Professionally, being in healthcare, we have been busier than ever. We are running factories 24X7, setting up more than ten laboratories across the country and dealing with situations that aren’t easy at all. Also, we are realising the value of healthcare in this pandemic, and we feel that healthcare is now getting the kind of attention it deserves.
What is the scale of revenue loss for big hospital chains and healthcare start-ups?
Currently, it is easily at about Rs 15,000 crore, because there is a fear of going to hospitals. The only reason people would want to go a hospital is if they are Covid positive and need treatment. Non-communicable diseases like diabetes, cancer, cardiology, renal care are being ignored to a large extent at the moment.
I feel the fear of catching the virus is stopping people from coming to hospitals. In most of the conventional healthcare facilities including those for eyecare, dentistry, etc. there is very little happening, and business is 20-30 per cent since the pandemic struck. For most diagnostic companies, Covid testing is what is helping us to survive. We have multiple factories from where we get the supplies for Covid testing. This is what is keeping us going.
Today, 70 per cent of healthcare procedures are done by private enterprises. Whether it is a small nursing home or a huge hospital, all are going through a difficult period.
With people being afraid to go to hospitals,what lies ahead for the healthcare sector? Also, tell us about the future of elder care.
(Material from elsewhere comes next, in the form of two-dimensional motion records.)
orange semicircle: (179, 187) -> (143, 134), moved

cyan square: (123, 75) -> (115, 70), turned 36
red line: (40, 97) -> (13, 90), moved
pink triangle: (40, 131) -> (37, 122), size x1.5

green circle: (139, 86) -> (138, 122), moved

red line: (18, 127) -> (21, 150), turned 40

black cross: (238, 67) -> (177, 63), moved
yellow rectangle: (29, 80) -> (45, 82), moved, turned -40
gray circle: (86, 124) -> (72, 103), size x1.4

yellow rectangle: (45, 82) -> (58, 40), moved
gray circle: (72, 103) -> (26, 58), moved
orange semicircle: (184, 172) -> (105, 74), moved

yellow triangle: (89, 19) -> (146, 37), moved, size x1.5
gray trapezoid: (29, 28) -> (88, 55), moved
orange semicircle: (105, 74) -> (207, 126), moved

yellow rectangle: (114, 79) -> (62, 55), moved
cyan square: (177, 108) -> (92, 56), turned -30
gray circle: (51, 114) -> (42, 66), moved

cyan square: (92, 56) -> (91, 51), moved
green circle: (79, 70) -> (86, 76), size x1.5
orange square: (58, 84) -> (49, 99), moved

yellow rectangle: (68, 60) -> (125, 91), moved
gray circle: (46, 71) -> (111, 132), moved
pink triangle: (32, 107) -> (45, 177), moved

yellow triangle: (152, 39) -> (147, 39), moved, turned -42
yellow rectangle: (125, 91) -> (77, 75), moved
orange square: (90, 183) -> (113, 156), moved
I think when you look at it carefully, there are clearly two aspects of healthcare — one is illness, and the other is wellness. For illness, one has to go a hospital to get cured or to see a specialist. But wellness can mostly be delivered at home or in standalone diagnostic centres. Basically, there one is not dealing with illness.
If one wants to get an x-ray or ECG done, it is better to go to a medical diagnostic centre and get the blood test done instead of going to a hospital. There is a distinction between what hospitals should do, and what independent wellness centres should do. Then comes the most important aspect which is home health. Home health is an aspect that is picking up all over the world and when it comes to diagnostics and also management of chronic disorders, home health will play a very important role.
Today, most people prefer getting blood tests done from home. And now we are offering even ECGs at home. X-rays too can be done at home. This trend will only increase. But issues like how affordable it will be and what else can be done at home will depend on the infrastructure and affordability of different sets of population.